Las olas de calor han dejado de ser episodios excepcionales del verano para convertirse en una amenaza creciente para la salud pública. Así lo advierte la Sociedad Española de Epidemiología (SEE) en un Posicionamiento llevado a cabo por su Grupo de Trabajo de Epidemiología Ambiental, que recuerda que el calor extremo no solo provoca golpes de calor, sino que aumenta las muertes prematuras, agrava enfermedades cardiovasculares, respiratorias, renales y metabólicas, incrementa los ingresos hospitalarios en los días posteriores a los picos de temperatura y añade presión a unos servicios sanitarios ya tensionados durante el periodo estival.
Tras un mes de junio situado entre los más cálidos jamás registrados y ante la llegada de nuevas masas de aire cálido que pueden elevar los termómetros por encima de los 44 °C, la SEE subraya que la respuesta al calor no puede descansar únicamente en recomendaciones individuales. “Las medidas de autocuidado son imprescindibles, pero no bastan. Las olas de calor deben abordarse como lo que son: un problema de salud pública que requiere planificación, protección social, adaptación urbana y reducción de emisiones”, señalan desde la sociedad científica.
En España, la herramienta MACE (Mortalidad Atribuible en verano por Calor en España) ha estimado 1.267 muertes atribuibles al calor extremo en el mes de junio y 411 en lo que llevamos de julio, sin contabilizar las muertes asociadas a calor moderado. En Europa, un análisis de la red científica World Weather Attribution en 854 ciudades concluye que la ola de calor vivida estas semanas habría sido prácticamente imposible sin el cambio climático.
Impacto del calor sobre el organismo
La SEE recuerda que el impacto del calor sobre el organismo se produce cuando fallan los mecanismos naturales de regulación térmica. El cuerpo intenta enfriarse mediante la sudoración y el aumento del flujo de sangre hacia la piel, pero este sistema puede verse superado cuando la temperatura es muy elevada, la exposición se prolonga, hay mucha humedad, la persona está deshidratada o presenta condiciones que dificultan la termorregulación. Este fenómeno, conocido como estrés térmico, puede desencadenar consecuencias graves para la salud.

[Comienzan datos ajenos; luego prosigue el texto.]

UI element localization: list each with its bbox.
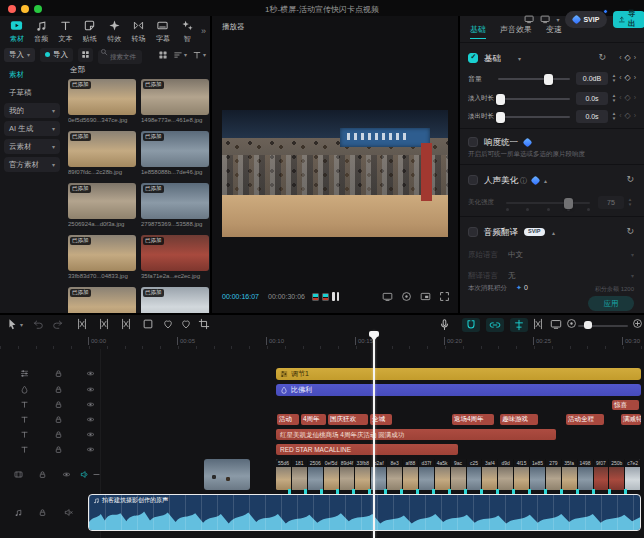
tab-basic[interactable]: 基础 <box>470 24 486 39</box>
media-item[interactable]: 已添加 <box>141 287 209 313</box>
split-left-button[interactable] <box>98 318 110 330</box>
speaker-mute-icon[interactable] <box>64 508 73 517</box>
fade-in-value[interactable]: 0.0s <box>576 92 608 105</box>
tab-transitions[interactable]: 转场 <box>130 19 147 44</box>
timeline-zoom-handle[interactable] <box>584 321 592 329</box>
text-clip[interactable]: 惊喜 <box>612 400 639 410</box>
text-clip[interactable]: 活动 <box>277 414 299 425</box>
tab-text[interactable]: 文本 <box>57 19 74 44</box>
text-clip[interactable]: 国庆狂欢 <box>328 414 368 425</box>
focus-icon[interactable] <box>401 291 412 302</box>
target-language-row[interactable]: 翻译语言 无 ▾ <box>460 269 644 283</box>
fade-in-keyframe[interactable]: ‹◇› <box>619 93 636 102</box>
volume-value[interactable]: 0.0dB <box>576 72 608 85</box>
close-window-button[interactable] <box>8 5 16 13</box>
text-clip[interactable]: 返场4周年 <box>452 414 494 425</box>
adjustment-clip[interactable]: 调节1 <box>276 368 641 380</box>
display-icon[interactable] <box>524 13 534 25</box>
reset-icon[interactable]: ↻ <box>598 52 606 62</box>
video-clip[interactable]: 55d6 <box>276 459 292 490</box>
auto-snap-toggle[interactable] <box>462 318 480 332</box>
eye-icon[interactable] <box>86 369 95 378</box>
fade-in-slider-handle[interactable] <box>496 94 505 105</box>
strength-value[interactable]: 75 <box>598 196 624 209</box>
media-item[interactable]: 已添加35fa71e2a...ec2ec.jpg <box>141 235 209 279</box>
minimize-window-button[interactable] <box>21 5 29 13</box>
proxy-badge-icon[interactable] <box>312 293 319 301</box>
select-tool-button[interactable]: ▾ <box>6 318 23 330</box>
mask-button[interactable] <box>162 318 174 330</box>
video-clip[interactable]: d9d <box>498 459 514 490</box>
fade-out-stepper[interactable]: ▲▼ <box>610 110 618 123</box>
reset-icon[interactable]: ↻ <box>626 174 634 184</box>
eye-icon[interactable] <box>86 385 95 394</box>
pause-button[interactable] <box>332 292 340 301</box>
delete-button[interactable] <box>142 318 154 330</box>
media-item[interactable]: 已添加89f07fdc...2c28b.jpg <box>68 131 136 175</box>
tab-audio[interactable]: 音频 <box>32 19 49 44</box>
text-clip[interactable]: 4周年 <box>301 414 326 425</box>
import-source-toggle[interactable]: 导入 <box>40 48 73 62</box>
lock-icon[interactable] <box>38 470 47 479</box>
tab-sticker[interactable]: 贴纸 <box>81 19 98 44</box>
strength-slider-handle[interactable] <box>564 198 573 209</box>
video-preview[interactable] <box>222 110 448 237</box>
video-clip[interactable]: 33fb8 <box>355 459 371 490</box>
redo-button[interactable] <box>52 318 64 330</box>
video-clip[interactable]: d37f <box>419 459 435 490</box>
filter-clip[interactable]: 比佛利 <box>276 384 641 396</box>
video-clip[interactable]: 3af4 <box>482 459 498 490</box>
title-banner-clip[interactable]: 红星美凯龙仙桃商场 4周年庆活动 圆满成功 <box>276 429 556 440</box>
ratio-icon[interactable] <box>420 291 431 302</box>
volume-keyframe[interactable]: ‹◇› <box>619 73 636 82</box>
video-clip[interactable]: 1498 <box>578 459 594 490</box>
timeline-ruler[interactable]: 00:0000:0500:1000:1500:2000:2500:30 <box>0 335 644 349</box>
undo-button[interactable] <box>32 318 44 330</box>
fade-in-stepper[interactable]: ▲▼ <box>610 92 618 105</box>
media-item[interactable]: 已添加 <box>68 287 136 313</box>
media-item[interactable]: 已添加1498e773e...461e8.jpg <box>141 79 209 123</box>
eye-icon[interactable] <box>62 470 71 479</box>
video-clip[interactable]: 8e3 <box>387 459 403 490</box>
keyframe-nav[interactable]: ‹◇› <box>619 53 636 62</box>
tab-smart[interactable]: 智 <box>179 19 196 44</box>
volume-stepper[interactable]: ▲▼ <box>610 72 618 85</box>
video-clip[interactable]: 2506 <box>308 459 324 490</box>
nav-item-ai[interactable]: AI 生成▾ <box>4 121 60 136</box>
collapse-icon[interactable]: ▾ <box>518 55 521 62</box>
media-item[interactable]: 已添加1e858088b...7de46.jpg <box>141 131 209 175</box>
fade-out-slider[interactable] <box>498 116 570 118</box>
playhead[interactable] <box>373 331 375 538</box>
subtitle-banner-clip[interactable]: RED STAR MACALLINE <box>276 444 458 455</box>
source-language-row[interactable]: 原始语言 中文 ▾ <box>460 248 644 262</box>
tab-effects[interactable]: 特效 <box>106 19 123 44</box>
eye-icon[interactable] <box>86 445 95 454</box>
crop-button[interactable] <box>198 318 210 330</box>
quality-badge-icon[interactable] <box>322 293 329 301</box>
video-clip-first[interactable] <box>204 459 250 490</box>
video-clip[interactable]: 89d4f <box>340 459 356 490</box>
video-clip[interactable]: 250b <box>609 459 625 490</box>
split-view-button[interactable] <box>532 318 544 330</box>
zoom-in-button[interactable] <box>632 318 643 329</box>
grid-view-icon[interactable] <box>158 50 168 60</box>
collapse-icon[interactable]: ▴ <box>552 229 555 236</box>
export-button[interactable]: 导出 <box>613 11 644 28</box>
zoom-window-button[interactable] <box>34 5 42 13</box>
apply-button[interactable]: 应用 <box>588 296 634 311</box>
record-voice-button[interactable] <box>438 318 451 331</box>
display-caret-icon[interactable]: ▾ <box>556 16 559 23</box>
video-clip[interactable]: 1e85 <box>530 459 546 490</box>
video-clip[interactable]: 35fa <box>562 459 578 490</box>
strength-slider[interactable] <box>506 202 590 204</box>
media-item[interactable]: 已添加33fb83d70...04833.jpg <box>68 235 136 279</box>
nav-item-official[interactable]: 官方素材▾ <box>4 157 60 172</box>
loudness-checkbox[interactable] <box>468 137 478 147</box>
text-clip[interactable]: 满减特惠 <box>621 414 641 425</box>
video-clip[interactable]: 181 <box>292 459 308 490</box>
track-height-button[interactable] <box>550 318 562 330</box>
mirror-preview-icon[interactable] <box>382 291 393 302</box>
favorite-button[interactable] <box>180 318 192 330</box>
video-clip[interactable]: 9f07 <box>594 459 610 490</box>
more-tabs-icon[interactable]: » <box>201 26 206 36</box>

Además, el riesgo no depende solo de las temperaturas máximas durante el día. “En muchas ciudades, las noches tórridas hacen que el cuerpo no tenga margen para recuperarse”, empeorando la calidad del sueño generando un “estrés acumulativo” apuntan desde la SEE.
Cabe recalcar que no todos los grupos de población se ven afectados por igual. Las personas mayores, bebés, embarazadas y personas con enfermedades crónicas se encuentran entre los colectivos más vulnerables. También pueden verse especialmente afectadas las personas con trastornos mentales, por sus mayores dificultades para adaptarse a las altas temperaturas. A esta vulnerabilidad se suma la desigualdad socioambiental: quienes trabajan al aire libre, viven en viviendas mal aisladas, no disponen de aire acondicionado o residen en barrios con poca vegetación sufren de forma más intensa los efectos del calor.

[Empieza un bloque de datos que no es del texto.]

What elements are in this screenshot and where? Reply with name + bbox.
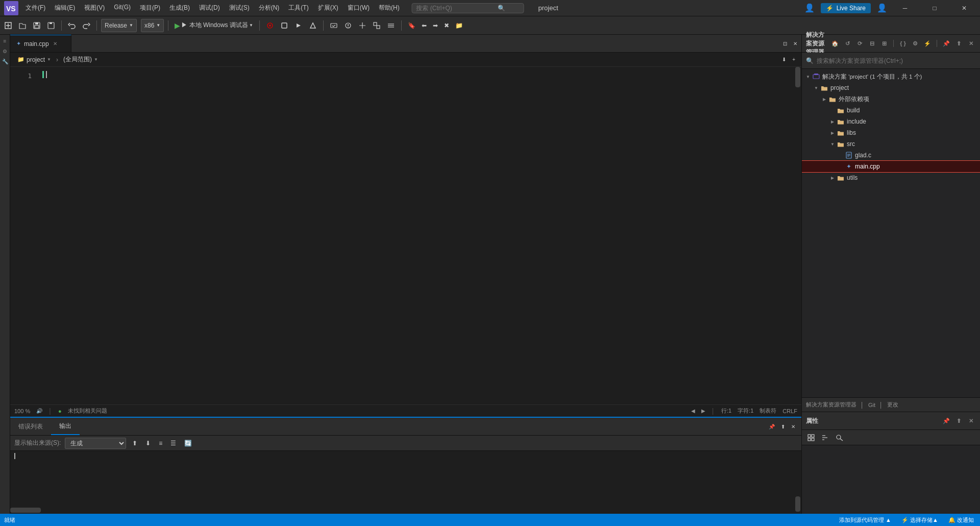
scrollbar-thumb[interactable] <box>795 67 800 87</box>
code-editor[interactable]: 1 <box>10 67 801 404</box>
menu-window[interactable]: 窗口(W) <box>344 2 374 14</box>
scroll-left[interactable]: ◀ <box>691 408 695 414</box>
activity-icon-2[interactable]: ⚙ <box>1 47 9 55</box>
output-close-button[interactable]: ✕ <box>789 420 797 433</box>
menu-help[interactable]: 帮助(H) <box>375 2 404 14</box>
attach-button[interactable] <box>264 19 276 32</box>
menu-file[interactable]: 文件(F) <box>21 2 50 14</box>
tree-project[interactable]: ▼ project <box>802 82 980 93</box>
bc-btn-1[interactable]: ⬇ <box>780 53 788 66</box>
new-project-button[interactable] <box>2 19 14 32</box>
sol-footer-changes[interactable]: 更改 <box>887 401 898 409</box>
toolbar-btn-9[interactable] <box>342 19 354 32</box>
scroll-right[interactable]: ▶ <box>701 408 705 414</box>
sol-search-input[interactable] <box>817 57 976 64</box>
tree-build[interactable]: ▶ build <box>802 105 980 116</box>
status-select-storage[interactable]: ⚡ 选择存储▲ <box>899 516 940 524</box>
save-all-button[interactable] <box>31 19 43 32</box>
prop-float-button[interactable]: ⬆ <box>953 416 964 426</box>
open-button[interactable] <box>16 19 29 32</box>
sol-footer-git[interactable]: Git <box>868 402 875 408</box>
toolbar-btn-12[interactable] <box>385 19 397 32</box>
bc-project[interactable]: 📁 project ▼ <box>14 55 54 64</box>
close-all-tabs[interactable]: ✕ <box>791 37 799 50</box>
profile-icon[interactable]: 👤 <box>804 3 815 13</box>
output-float-button[interactable]: ⬆ <box>779 420 787 433</box>
tab-main-cpp[interactable]: ✦ main.cpp ✕ <box>10 35 71 52</box>
live-share-button[interactable]: ⚡ Live Share <box>821 3 871 13</box>
prop-grid-button[interactable] <box>806 433 816 443</box>
config-dropdown[interactable]: Release ▼ <box>101 19 137 32</box>
activity-icon-1[interactable]: ≡ <box>1 37 9 45</box>
status-add-source[interactable]: 添加到源代码管理 ▲ <box>837 516 893 524</box>
menu-edit[interactable]: 编辑(E) <box>51 2 79 14</box>
minimize-button[interactable]: ─ <box>893 0 917 16</box>
tree-src[interactable]: ▼ src <box>802 138 980 150</box>
output-hscrollbar[interactable] <box>10 507 794 514</box>
diagnostic-button[interactable] <box>328 19 340 32</box>
bookmark-clear[interactable]: ✖ <box>442 19 451 32</box>
menu-project[interactable]: 项目(P) <box>136 2 164 14</box>
bc-scope[interactable]: (全局范围) ▼ <box>60 54 101 65</box>
sol-settings-button[interactable]: ⚡ <box>922 38 933 49</box>
tree-external-deps[interactable]: ▶ 外部依赖项 <box>802 93 980 105</box>
code-content[interactable] <box>38 67 794 404</box>
zoom-level[interactable]: 100 % <box>14 408 30 414</box>
tree-solution[interactable]: ▼ 解决方案 'project' (1 个项目，共 1 个) <box>802 71 980 82</box>
toolbar-btn-5[interactable] <box>278 19 290 32</box>
output-toolbar-btn-2[interactable]: ⬇ <box>143 437 153 450</box>
menu-git[interactable]: Git(G) <box>110 2 135 14</box>
output-toolbar-btn-3[interactable]: ≡ <box>157 437 164 450</box>
output-hscrollbar-thumb[interactable] <box>10 508 41 513</box>
sol-close-button[interactable]: ✕ <box>966 38 976 49</box>
search-input[interactable] <box>416 5 498 12</box>
tree-libs[interactable]: ▶ libs <box>802 127 980 138</box>
menu-analyze[interactable]: 分析(N) <box>255 2 284 14</box>
output-source-select[interactable]: 生成 <box>65 438 126 449</box>
prop-pin-button[interactable]: 📌 <box>941 416 951 426</box>
menu-tools[interactable]: 工具(T) <box>284 2 312 14</box>
output-toolbar-btn-1[interactable]: ⬆ <box>130 437 139 450</box>
prop-key-button[interactable] <box>835 433 845 443</box>
zoom-icon[interactable]: 🔊 <box>36 408 42 414</box>
toolbar-btn-11[interactable] <box>371 19 383 32</box>
menu-test[interactable]: 测试(S) <box>225 2 254 14</box>
menu-extensions[interactable]: 扩展(X) <box>314 2 342 14</box>
run-button[interactable]: ▶ ▶ 本地 Windows 调试器 ▼ <box>173 19 255 32</box>
tab-output[interactable]: 输出 <box>51 418 80 435</box>
sol-expand-button[interactable]: ⊞ <box>879 38 889 49</box>
toolbar-btn-10[interactable] <box>356 19 369 32</box>
sol-footer-explorer[interactable]: 解决方案资源管理器 <box>806 401 856 409</box>
save-button[interactable] <box>45 19 57 32</box>
tree-include[interactable]: ▶ include <box>802 116 980 127</box>
account-icon[interactable]: 👤 <box>877 3 887 13</box>
redo-button[interactable] <box>80 19 92 32</box>
menu-debug[interactable]: 调试(D) <box>195 2 224 14</box>
output-pin-button[interactable]: 📌 <box>767 420 777 433</box>
restore-button[interactable]: □ <box>923 0 946 16</box>
close-button[interactable]: ✕ <box>952 0 976 16</box>
undo-button[interactable] <box>66 19 78 32</box>
activity-icon-3[interactable]: 🔧 <box>1 57 9 65</box>
output-content[interactable] <box>10 451 801 514</box>
menu-build[interactable]: 生成(B) <box>165 2 194 14</box>
toolbar-btn-6[interactable] <box>292 19 305 32</box>
sol-prop-button[interactable]: ⚙ <box>910 38 920 49</box>
sol-float-button[interactable]: ⬆ <box>953 38 964 49</box>
bookmark-button[interactable]: 🔖 <box>406 19 418 32</box>
tab-close-button[interactable]: ✕ <box>52 40 58 47</box>
bookmark-folder[interactable]: 📁 <box>453 19 465 32</box>
sol-sync-button[interactable]: ↺ <box>842 38 852 49</box>
output-toolbar-btn-4[interactable]: ☰ <box>168 437 178 450</box>
status-notifications[interactable]: 🔔 改通知 <box>946 516 976 524</box>
bookmark-next[interactable]: ➡ <box>431 19 440 32</box>
sol-collapse-button[interactable]: ⊟ <box>867 38 877 49</box>
split-editor-button[interactable]: ⊡ <box>781 37 789 50</box>
output-scrollbar[interactable] <box>794 451 801 514</box>
toolbar-btn-7[interactable] <box>307 19 319 32</box>
bc-btn-2[interactable]: + <box>790 53 797 66</box>
platform-dropdown[interactable]: x86 ▼ <box>141 19 164 32</box>
output-scrollbar-thumb[interactable] <box>795 496 800 512</box>
bookmark-prev[interactable]: ⬅ <box>420 19 429 32</box>
output-toolbar-btn-5[interactable]: 🔄 <box>182 437 194 450</box>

Más allá de las medidas individuales
Por ello, la SEE insiste en que las medidas individuales, como beber agua de forma continuada, evitar bebidas alcohólicas y azucaradas, priorizar comidas ligeras con alto contenido en agua, mantener persianas bajadas durante las horas de radiación directa, ventilar de noche y de madrugada o evitar la actividad física en las horas de más calor, deben ir acompañadas de políticas públicas ambiciosas.

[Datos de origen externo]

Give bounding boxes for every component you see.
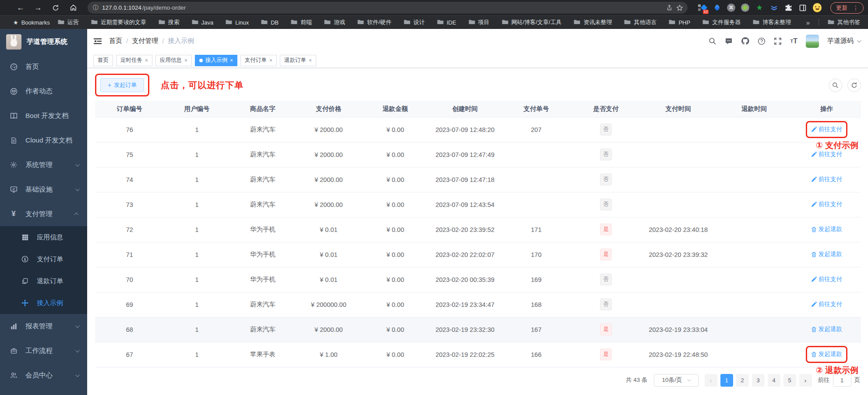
- tab-应用信息[interactable]: 应用信息×: [155, 55, 192, 66]
- product-cell: 苹果手表: [230, 342, 296, 367]
- bookmark-folder[interactable]: 软件/硬件: [356, 17, 393, 28]
- browser-home-icon[interactable]: [66, 2, 81, 14]
- next-page-button[interactable]: ›: [799, 374, 812, 387]
- tab-定时任务[interactable]: 定时任务×: [116, 55, 152, 66]
- sidebar-item-应用信息[interactable]: 应用信息: [0, 226, 87, 248]
- other-bookmarks[interactable]: 其他书签: [826, 17, 862, 28]
- browser-update-button[interactable]: 更新 ⋮: [830, 2, 864, 14]
- close-icon[interactable]: ×: [269, 57, 272, 64]
- goto-pay-link[interactable]: 前往支付: [811, 175, 842, 183]
- bookmark-folder[interactable]: 运营: [56, 17, 81, 28]
- profile-avatar[interactable]: [813, 4, 822, 12]
- goto-pay-link[interactable]: 前往支付: [811, 125, 842, 133]
- bookmark-folder[interactable]: 项目: [467, 17, 491, 28]
- browser-menu-icon[interactable]: ⋮: [850, 4, 861, 11]
- breadcrumb-item[interactable]: 首页: [109, 37, 122, 45]
- page-size-select[interactable]: 10条/页: [654, 374, 699, 387]
- goto-pay-link[interactable]: 前往支付: [811, 300, 842, 308]
- bookmark-folder[interactable]: 搜索: [157, 17, 181, 28]
- search-icon[interactable]: [709, 37, 716, 45]
- sidebar-item-Boot 开发文档[interactable]: Boot 开发文档: [0, 103, 87, 128]
- extension-gem-icon[interactable]: [713, 4, 721, 12]
- share-icon[interactable]: [666, 4, 673, 11]
- refund-link[interactable]: 发起退款: [811, 225, 842, 233]
- goto-pay-link[interactable]: 前往支付: [811, 150, 842, 158]
- sidebar-item-基础设施[interactable]: 基础设施: [0, 177, 87, 202]
- goto-pay-link[interactable]: 前往支付: [811, 275, 842, 283]
- bookmarks-manager[interactable]: ★ Bookmarks: [11, 18, 52, 27]
- tab-首页[interactable]: 首页: [93, 55, 113, 66]
- sidebar-item-会员中心[interactable]: 会员中心: [0, 363, 87, 388]
- sidebar-item-报表管理[interactable]: 报表管理: [0, 314, 87, 338]
- close-icon[interactable]: ×: [230, 57, 233, 64]
- page-button-5[interactable]: 5: [783, 374, 796, 387]
- refund-link[interactable]: 发起退款: [811, 250, 842, 258]
- bookmark-folder[interactable]: Linux: [224, 18, 251, 27]
- user-menu[interactable]: 芋道源码: [827, 37, 860, 45]
- goto-pay-link[interactable]: 前往支付: [811, 200, 842, 208]
- create-order-button[interactable]: + 发起订单: [100, 78, 144, 92]
- close-icon[interactable]: ×: [145, 57, 148, 64]
- extension-adblock-icon[interactable]: 12: [698, 4, 707, 12]
- sidebar-logo[interactable]: 芋道管理系统: [0, 29, 87, 54]
- sidebar-item-首页[interactable]: 首页: [0, 54, 87, 79]
- bookmark-folder[interactable]: 文件服务器: [701, 17, 742, 28]
- bookmark-folder[interactable]: 近期需要读的文章: [89, 17, 148, 28]
- close-icon[interactable]: ×: [309, 57, 312, 64]
- extension-layers-icon[interactable]: [769, 4, 778, 12]
- breadcrumb-item[interactable]: 支付管理: [132, 37, 158, 45]
- tab-退款订单[interactable]: 退款订单×: [280, 55, 316, 66]
- refund-link[interactable]: 发起退款: [811, 350, 842, 358]
- message-icon[interactable]: [725, 37, 733, 45]
- sidebar-item-退款订单[interactable]: 退款订单: [0, 270, 87, 292]
- prev-page-button[interactable]: ‹: [705, 374, 717, 387]
- fullscreen-icon[interactable]: [774, 37, 782, 45]
- browser-reload-icon[interactable]: [48, 2, 63, 14]
- page-button-3[interactable]: 3: [752, 374, 765, 387]
- close-icon[interactable]: ×: [184, 57, 187, 64]
- bookmark-folder[interactable]: PHP: [667, 18, 692, 27]
- table-search-button[interactable]: [829, 78, 842, 92]
- page-info-icon[interactable]: ⓘ: [93, 4, 99, 12]
- side-panel-icon[interactable]: [798, 4, 807, 12]
- github-icon[interactable]: [741, 37, 749, 45]
- bookmark-folder[interactable]: 前端: [289, 17, 314, 28]
- page-button-1[interactable]: 1: [720, 374, 733, 387]
- tab-接入示例[interactable]: 接入示例×: [195, 55, 237, 66]
- user-avatar[interactable]: [806, 35, 819, 48]
- bookmark-folder[interactable]: 资讯未整理: [572, 17, 614, 28]
- bookmarks-overflow-icon[interactable]: »: [804, 19, 812, 26]
- refund-link[interactable]: 发起退款: [811, 325, 842, 333]
- extension-dot-icon[interactable]: [741, 4, 749, 12]
- bookmark-folder[interactable]: 设计: [402, 17, 427, 28]
- extension-command-icon[interactable]: ⌘: [727, 4, 735, 12]
- page-button-2[interactable]: 2: [736, 374, 749, 387]
- bookmark-folder[interactable]: Java: [190, 18, 215, 27]
- sidebar-item-支付订单[interactable]: 支付订单: [0, 248, 87, 270]
- bookmark-folder[interactable]: 其他语言: [622, 17, 658, 28]
- sidebar-item-作者动态[interactable]: 作者动态: [0, 79, 87, 103]
- sidebar-item-Cloud 开发文档[interactable]: Cloud 开发文档: [0, 128, 87, 153]
- bookmark-star-icon[interactable]: [676, 4, 683, 11]
- table-refresh-button[interactable]: [847, 78, 861, 92]
- browser-back-icon[interactable]: ←: [13, 2, 28, 14]
- font-size-icon[interactable]: TT: [790, 37, 797, 45]
- bookmark-folder[interactable]: 博客未整理: [751, 17, 793, 28]
- collapse-sidebar-icon[interactable]: [93, 37, 102, 45]
- extension-star-icon[interactable]: ★: [755, 4, 764, 12]
- bookmark-label: DB: [271, 19, 279, 26]
- help-icon[interactable]: [758, 37, 766, 45]
- sidebar-item-系统管理[interactable]: 系统管理: [0, 153, 87, 177]
- browser-forward-icon[interactable]: →: [31, 2, 46, 14]
- address-bar[interactable]: ⓘ 127.0.0.1:1024/pay/demo-order: [88, 2, 688, 14]
- sidebar-item-接入示例[interactable]: 接入示例: [0, 292, 87, 314]
- tab-支付订单[interactable]: 支付订单×: [240, 55, 277, 66]
- sidebar-item-工作流程[interactable]: 工作流程: [0, 338, 87, 363]
- sidebar-item-支付管理[interactable]: ¥支付管理: [0, 202, 87, 226]
- bookmark-folder[interactable]: 网站/博客/文章/工具: [500, 17, 564, 28]
- bookmark-folder[interactable]: DB: [259, 18, 280, 27]
- page-button-4[interactable]: 4: [768, 374, 780, 387]
- extensions-puzzle-icon[interactable]: [784, 4, 793, 12]
- bookmark-folder[interactable]: IDE: [435, 18, 458, 27]
- bookmark-folder[interactable]: 游戏: [322, 17, 347, 28]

Desde la sociedad científica recalcan que la prevención real pasa por actuar sobre las condiciones que aumentan la exposición al calor. La SEE propone reforzar los sistemas de alerta temprana, habilitar refugios climáticos en espacios públicos climatizadoscomo bibliotecas o centros cívicos, adaptar los horarios laborales y prohibir determinadas tareas al aire libre durante las horas de mayor riesgo térmico en periodos de alerta.
La adaptación urbana es otro de los ejes clave. Las ciudades densamente urbanizadas son especialmente vulnerables al llamado efecto “isla de calor”: el asfalto, el cemento y los edificios absorben radiación solar durante el día y liberan lentamente ese calor por la noche, elevando la temperatura urbana respecto a zonas rurales cercanas. Para reducir este efecto, la SEE defiende aumentar la masa forestal urbana, ampliar los espacios verdes, instalar pavimentos permeables y techos verdes, y avanzar hacia modelos de ciudad más saludables y resilientes.
“El calor extremo no afecta por igual a toda la población, y por eso la respuesta tampoco puede ser igual para todos. Proteger frente a las olas de calor significa también reducir desigualdades”, concluye la Sociedad Española de Epidemiología.